In early 2011, a political crisis began in Syria. The protest atmosphere in the country was heating up. The Syrian government made some concessions, in particular, promising to implement some radical reforms. The constitutional provision that enshrined the special position of the ruling Ba’ath party was annulled, and Assad announced the lifting of the state of emergency in force in Syria since 1963. On March 29, 2011 Bashar al-Assad accepted the resignation of the government and created a new cabinet.
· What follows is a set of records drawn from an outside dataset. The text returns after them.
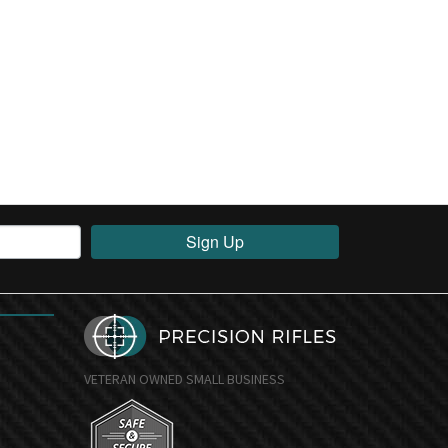
Sign Up
VETERAN OWNED SMALL BUSINESS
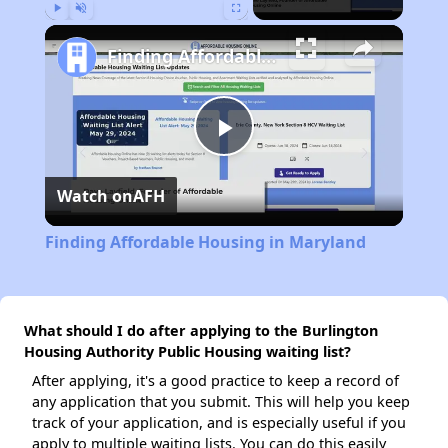
Play
Unmute
Fullscreen
Finding Affordable Housing in Maryland
Play
Watch on
AFH
Video
Finding Affordable Housing in Maryland
What should I do after applying to the Burlington
Housing Authority Public Housing waiting list?
After applying, it's a good practice to keep a record of
any application that you submit. This will help you keep
track of your application, and is especially useful if you
apply to multiple waiting lists. You can do this easily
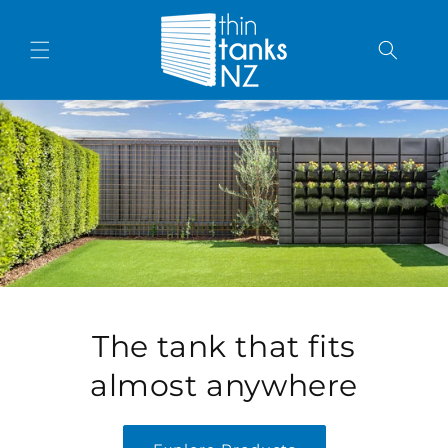
Skip to content
The tank that fits
almost anywhere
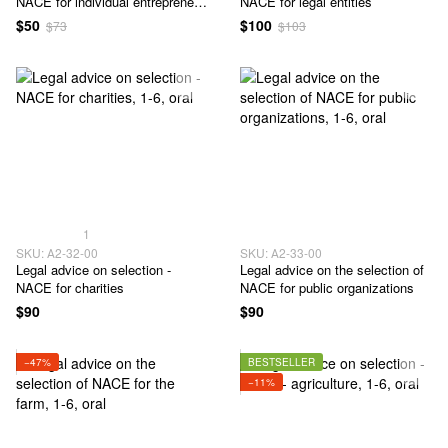
NACE for individual entrepreneur
NACE for legal entities
- 1-6 classes
$50
$100
$73
$103
1
SKU: А2-32-00
SKU: А2-33-00
Legal advice on selection -
Legal advice on the selection of
NACE for charities
NACE for public organizations
$90
$90
−47%
BESTSELLER
−11%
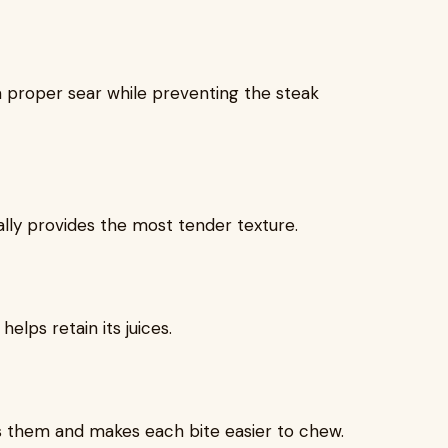
a proper sear while preventing the steak
ly provides the most tender texture.
elps retain its juices.
s them and makes each bite easier to chew.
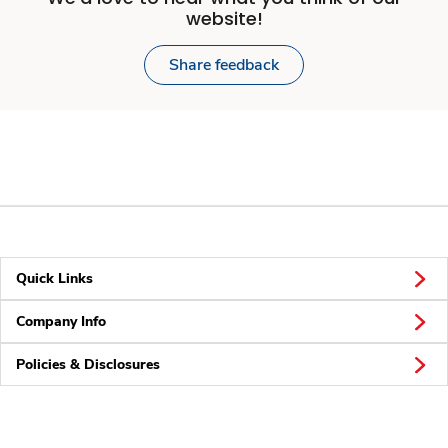
website!
Share feedback
Quick Links
Company Info
Policies & Disclosures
Despite the reforms, protest sentiments did not diminish. On April 21, the state of emergency was finally lifted, but that did not help either. Armed riots and anti-government protests began in the country. A mouthful of freedom for the opposition meant a civil war for Assad, since those who disagreed demanded the impossible - political reforms unacceptable for the ruling family, and, in particular, the resignation of the president.
The decision to use the army to disperse the protesters led to the mass casualties among the opposition - by the end of May, according to various estimates, the number of victims among the dissenters exceeded one thousand. The opposition accused the army of using chemical weapons of mass destruction. These allegations were regularly heard in subsequent years.
In May 2011, the US and EU imposed sanctions against Syria. The country has lost supplies of Western weapons, while foreign bank accounts of the Syrian government elite, including the accounts of Assad himself, had been frozen.
Despite the discontent of the population, Assad had no doubt that he would keep the presidency even after the 2014 elections. Indeed, on June 3, 2014, in the conditions of incessant civil war, Bashar Assad was elected for a third presidential term.
The greatest threat to his authority and stability in the country was the terrorist organization ISIL. At the same time, the opposition was supported by main European countries, the United States and nearby neighbours - Israel, Turkey, Saudi Arabia and Qatar. In view of the superior enemy forces at the end of 2015, Bashar al-Assad officially appealed to the President of the Russian Federation Vladimir Putin for help.
Vladimir Putin and Bashar al-Assad in Russia
Vladimir Putin and the Federation Council agreed and sent military troops to fight terrorists and restore control over the territory of the country by government forces of Damascus. By the way, at that time Russian companies Stroytransgaz and Tatneft had been operating in Syria for about ten years, so the economic interest of the Russian Federation was easily explained.
Basharа Al-Assad’s personal life
A year after being elected to the first presidential term, Assad married his childhood friend, Asma al-Akhras, the daughter of a respected cardiologist, and a descendant of a Syrian Sunni family. Perhaps his choice was influenced by his father’s death from heart failure.
Bashar Al-Assad’s wife - Asma al-Akhras
The young woman was a certified economist and a specialist in computer technology. She spent most of her life in London, where she received an education. There she also had an internship at the JP Morgan bank.
After marriage and upon returning to Syria, Asma al-Akhras gave birth to their two sons and a daughter. In 2008, she led the ranking of the most beautiful presidents’ wives according to the French magazine Elle.
Bashar Al-Assad now
Just a few years ago, Bashar al-Assad was a respected politician in the West with a reputation as a democrat and reformer. However, after the destabilization of the situation in the Middle East and the aggravation of the situation with ISIL, the overwhelming majority of the Western media call him nothing less than a “bloody dictator”. Yet, Bashar al-Assad states that he will not voluntarily leave his post.